Work instruction: For each line of the data below that contains "который", return that line.

[Records provided Boundary: Start]

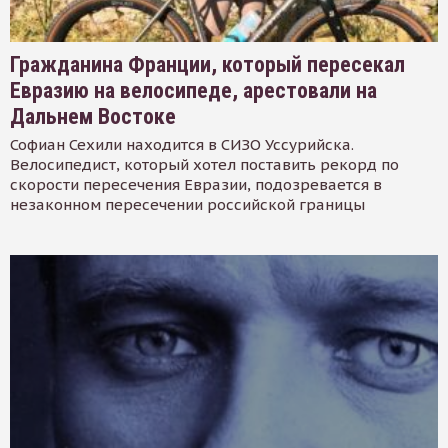
Гражданина Франции, который пересекал
Евразию на велосипеде, арестовали на
Дальнем Востоке
Софиан Сехили находится в СИЗО Уссурийска.
Велосипедист, который хотел поставить рекорд по
скорости пересечения Евразии, подозревается в
незаконном пересечении российской границы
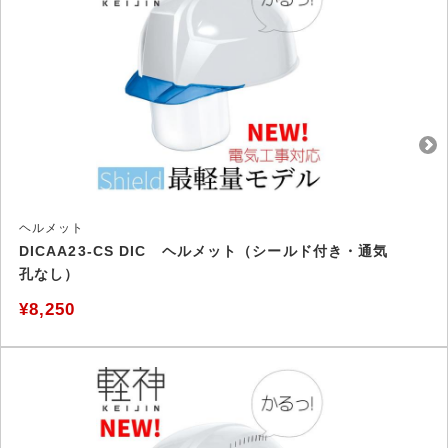
ヘルメット
DICAA23-CS DIC ヘルメット（シールド付き・通気
孔なし）
¥8,250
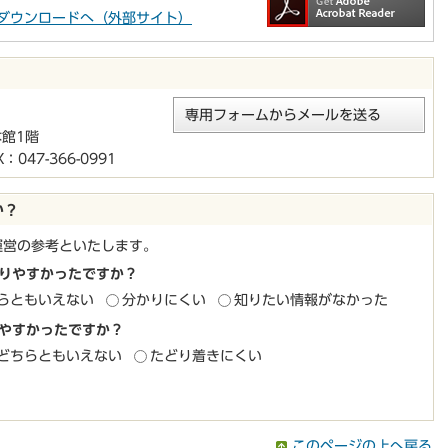
aderのダウンロードへ（外部サイト）
専用フォームからメールを送る
本館1階
047-366-0991
か？
運営の参考といたします。
りやすかったですか？
らともいえない
分かりにくい
知りたい情報がなかった
やすかったですか？
どちらともいえない
たどり着きにくい
このページの上へ戻る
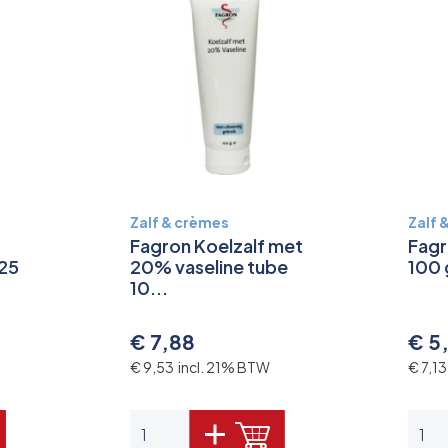
Zalf & crèmes
Zalf 
Fagron Koelzalf met
Fagr
 25
20% vaseline tube
100
10...
€ 7,88
€ 5
€ 9,53 incl. 21% BTW
€ 7,1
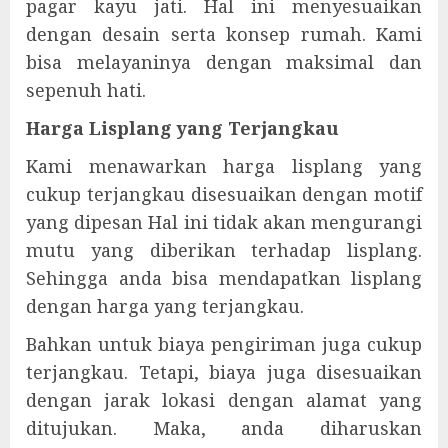
pagar kayu jati. Hal ini menyesuaikan
dengan desain serta konsep rumah. Kami
bisa melayaninya dengan maksimal dan
sepenuh hati.
Harga Lisplang yang Terjangkau
Kami menawarkan harga lisplang yang
cukup terjangkau disesuaikan dengan motif
yang dipesan Hal ini tidak akan mengurangi
mutu yang diberikan terhadap lisplang.
Sehingga anda bisa mendapatkan lisplang
dengan harga yang terjangkau.
Bahkan untuk biaya pengiriman juga cukup
terjangkau. Tetapi, biaya juga disesuaikan
dengan jarak lokasi dengan alamat yang
ditujukan. Maka, anda diharuskan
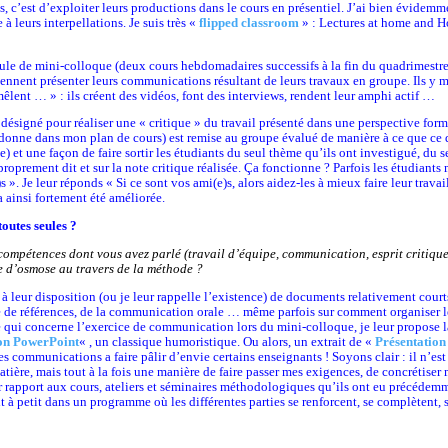
s, c’est d’exploiter leurs productions dans le cours en présentiel. J’ai bien évidem
à leurs interpellations. Je suis très «
flipped classroom
» : Lectures at home and 
mule de mini-colloque (deux cours hebdomadaires successifs à la fin du quadrimestre
iennent présenter leurs communications résultant de leurs travaux en groupe. Ils y
mêlent … » : ils créent des vidéos, font des interviews, rendent leur amphi actif …
désigné pour réaliser une « critique » du travail présenté dans une perspective format
r donne dans mon plan de cours) est remise au groupe évalué de manière à ce que ce d
e) et une façon de faire sortir les étudiants du seul thème qu’ils ont investigué, du se
proprement dit et sur la note critique réalisée. Ça fonctionne ? Parfois les étudiants
s ». Je leur réponds « Si ce sont vos ami(e)s, alors aidez-les à mieux faire leur travai
 ainsi fortement été améliorée.
outes seules ?
compétences dont vous avez parlé (travail d’équipe, communication, esprit critique 
e d’osmose au travers de la méthode ?
s à leur disposition (ou je leur rappelle l’existence) de documents relativement court
ure de références, de la communication orale … même parfois sur comment organiser le
 qui concerne l’exercice de communication lors du mini-colloque, je leur propose 
on PowerPoint
« , un classique humoristique. Ou alors, un extrait de «
Présentation
des communications a faire pâlir d’envie certains enseignants ! Soyons clair : il n’es
ière, mais tout à la fois une manière de faire passer mes exigences, de concrétiser 
ar rapport aux cours, ateliers et séminaires méthodologiques qu’ils ont eu précédem
 à petit dans un programme où les différentes parties se renforcent, se complètent, 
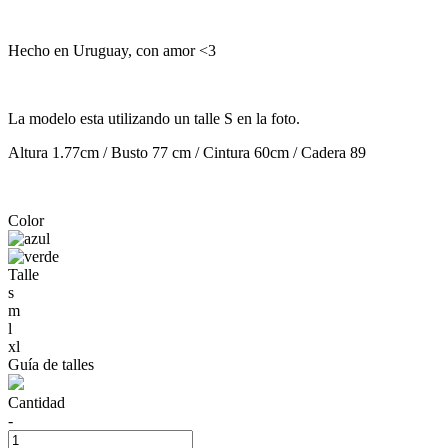
Hecho en Uruguay, con amor <3
La modelo esta utilizando un talle S en la foto.
Altura 1.77cm / Busto 77 cm / Cintura 60cm / Cadera 89
Color
Talle
s
m
l
xl
Guía de talles
Cantidad
-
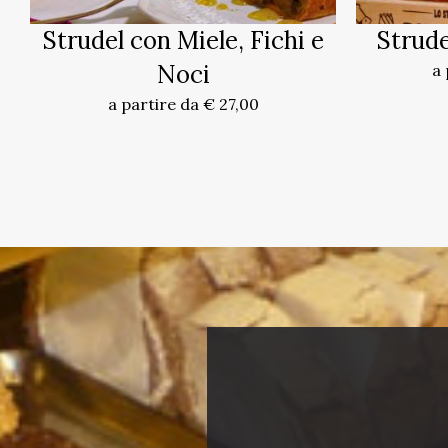
Strudel con Miele, Fichi e
Strude
Noci
a 
a partire da € 27,00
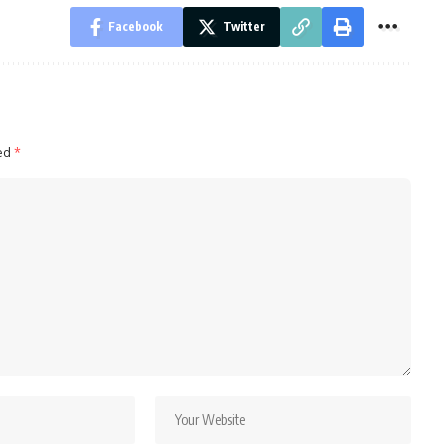
Facebook
Twitter
ked
*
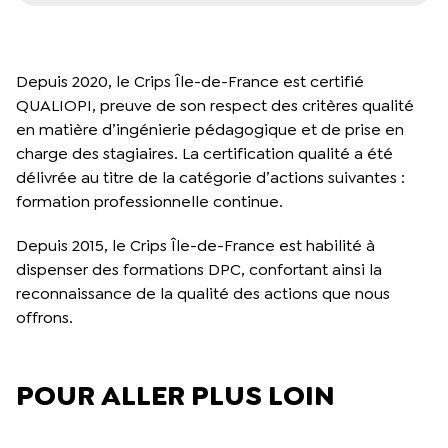
Depuis 2020, le Crips Île-de-France est certifié
QUALIOPI, preuve de son respect des critères qualité
en matière d’ingénierie pédagogique et de prise en
charge des stagiaires. La certification qualité a été
délivrée au titre de la catégorie d’actions suivantes :
formation professionnelle continue.
Depuis 2015, le Crips Île-de-France est habilité à
dispenser des formations DPC, confortant ainsi la
reconnaissance de la qualité des actions que nous
offrons.
POUR ALLER PLUS LOIN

[Records provided Boundary: End]

Output for this exercise:
Гражданина Франции, который пересекал
Велосипедист, который хотел поставить рекорд по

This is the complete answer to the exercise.